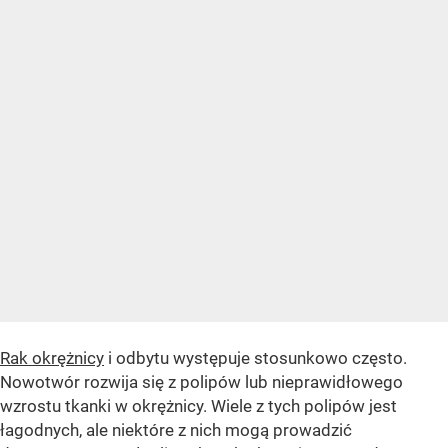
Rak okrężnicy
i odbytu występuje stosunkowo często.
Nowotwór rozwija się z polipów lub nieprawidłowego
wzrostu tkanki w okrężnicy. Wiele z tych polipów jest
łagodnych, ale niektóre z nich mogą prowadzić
--------------------------------
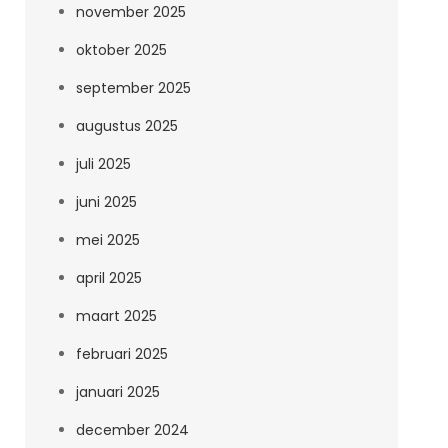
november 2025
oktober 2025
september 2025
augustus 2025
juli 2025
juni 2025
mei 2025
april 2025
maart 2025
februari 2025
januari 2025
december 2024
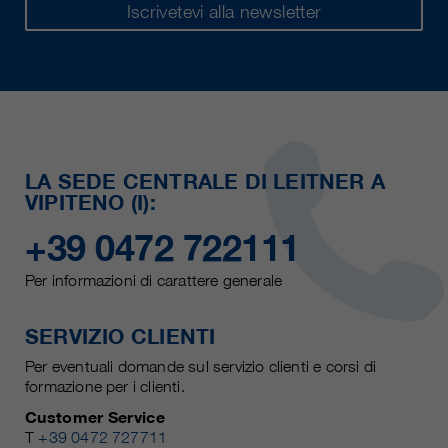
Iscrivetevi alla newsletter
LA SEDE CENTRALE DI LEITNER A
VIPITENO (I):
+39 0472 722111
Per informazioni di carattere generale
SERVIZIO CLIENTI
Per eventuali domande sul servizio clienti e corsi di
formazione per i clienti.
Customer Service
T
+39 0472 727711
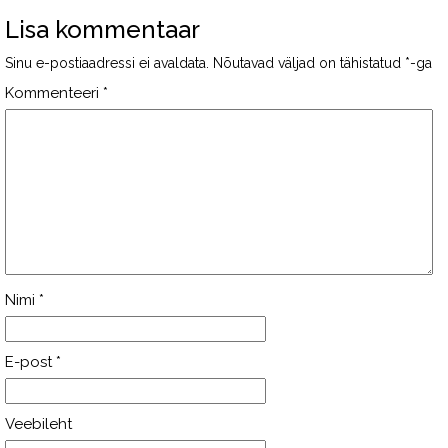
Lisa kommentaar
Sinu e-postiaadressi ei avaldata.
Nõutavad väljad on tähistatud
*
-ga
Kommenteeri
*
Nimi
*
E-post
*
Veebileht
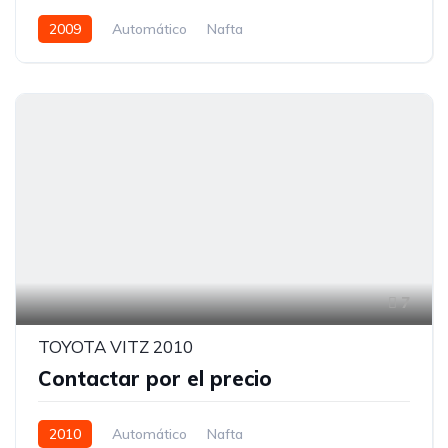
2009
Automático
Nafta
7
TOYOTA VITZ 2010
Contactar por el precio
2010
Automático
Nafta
--------------------------------
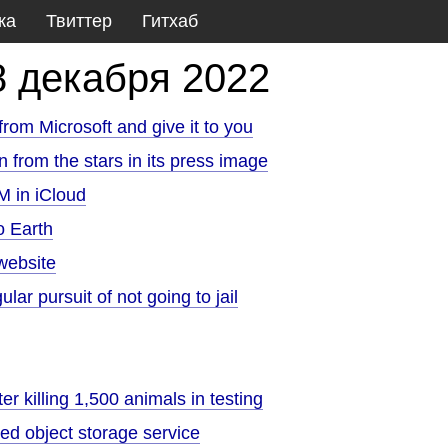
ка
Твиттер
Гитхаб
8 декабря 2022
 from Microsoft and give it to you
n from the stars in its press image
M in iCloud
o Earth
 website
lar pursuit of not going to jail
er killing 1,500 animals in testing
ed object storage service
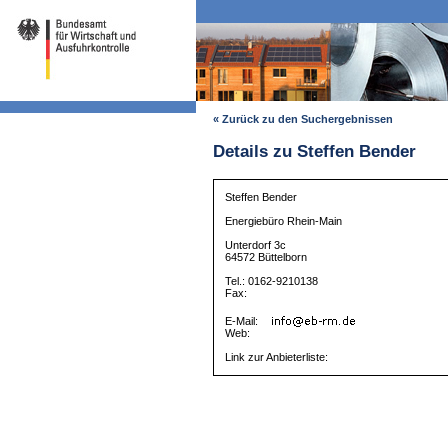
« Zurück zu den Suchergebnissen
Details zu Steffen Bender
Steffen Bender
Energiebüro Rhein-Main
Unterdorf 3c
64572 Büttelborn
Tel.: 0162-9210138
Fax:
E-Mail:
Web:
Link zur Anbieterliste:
--------------------------------
▶ _Task_: Please filter the entries for the word "from" and copy the lines that have it.

▶ _Response box_:
 from Microsoft and give it to you
n from the stars in its press image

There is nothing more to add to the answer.